• **EXERCISE BRIEF**: Since the records include pictures, leave those out while you reproduce exactly and only the lines from the one containing "آموزشگاه رانندگی" through the one containing "Pritom su, nakon", inclusive.

Saved data entries

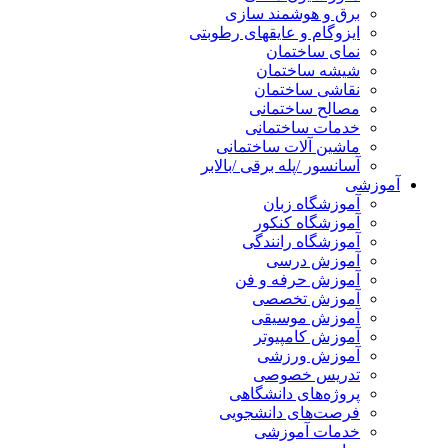
برق و هوشمند سازی
ایزوگام و عایقهای رطوبتی
نمای ساختمان
شیشه ساختمان
نقاشی ساختمان
مصالح ساختمانی
خدمات ساختمانی
ماشین آلات ساختمانی
آسانسور /پله برقی /بالابر
آموزشی
آموزشگاه زبان
آموزشگاه کنکور
آموزشگاه رانندگی
آموزش درسی
آموزش حرفه و فن
آموزش تخصصی
آموزش موسیقی
آموزش کامپیوتر
آموزش ورزشی
تدریس خصوصی
پروژه‌های دانشگاهی
فرصت‌های دانشجویی
خدمات آموزشی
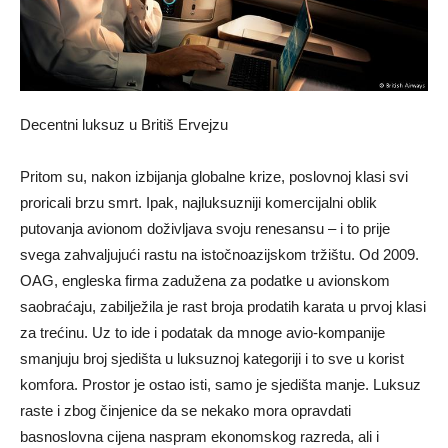
Decentni luksuz u Britiš Ervejzu
Pritom su, nakon izbijanja globalne krize, poslovnoj klasi svi
proricali brzu smrt. Ipak, najluksuzniji komercijalni oblik
putovanja avionom doživljava svoju renesansu – i to prije
svega zahvaljujući rastu na istočnoazijskom tržištu. Od 2009.
OAG, engleska firma zadužena za podatke u avionskom
saobraćaju, zabilježila je rast broja prodatih karata u prvoj klasi
za trećinu. Uz to ide i podatak da mnoge avio-kompanije
smanjuju broj sjedišta u luksuznoj kategoriji i to sve u korist
komfora. Prostor je ostao isti, samo je sjedišta manje. Luksuz
raste i zbog činjenice da se nekako mora opravdati
basnoslovna cijena naspram ekonomskog razreda, ali i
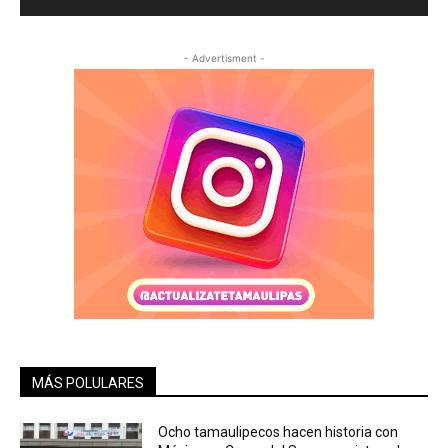
- Advertisment -
MÁS POLULARES
Ocho tamaulipecos hacen historia con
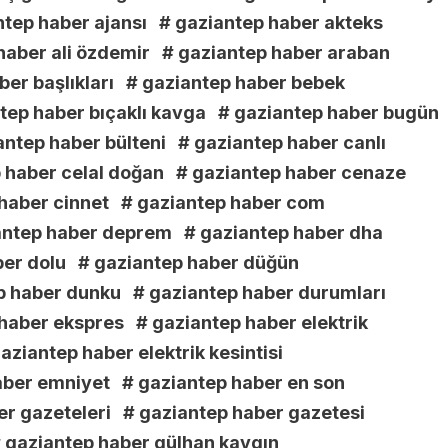
ntep haber ajansı
# gaziantep haber akteks
haber ali özdemir
# gaziantep haber araban
er başlıkları
# gaziantep haber bebek
tep haber bıçaklı kavga
# gaziantep haber bugün
antep haber bülteni
# gaziantep haber canlı
 haber celal doğan
# gaziantep haber cenaze
haber cinnet
# gaziantep haber com
antep haber deprem
# gaziantep haber dha
ber dolu
# gaziantep haber düğün
p haber dunku
# gaziantep haber durumları
 haber ekspres
# gaziantep haber elektrik
aziantep haber elektrik kesintisi
aber emniyet
# gaziantep haber en son
er gazeteleri
# gaziantep haber gazetesi
 gaziantep haber gülhan kaygın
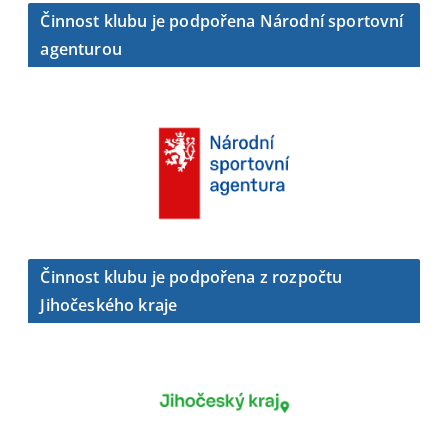
Činnost klubu je podpořena Národní sportovní
agenturou
Činnost klubu je podpořena z rozpočtu
Jihočeského kraje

• **ANSWER SECTION**:
آموزشگاه رانندگی
آموزش درسی
آموزش حرفه و فن
آموزش تخصصی
آموزش موسیقی
آموزش کامپیوتر
آموزش ورزشی
تدریس خصوصی
پروژه‌های دانشگاهی
فرصت‌های دانشجویی
خدمات آموزشی
Decentni luksuz u Britiš Ervejzu
Pritom su, nakon izbijanja globalne krize, poslovnoj klasi svi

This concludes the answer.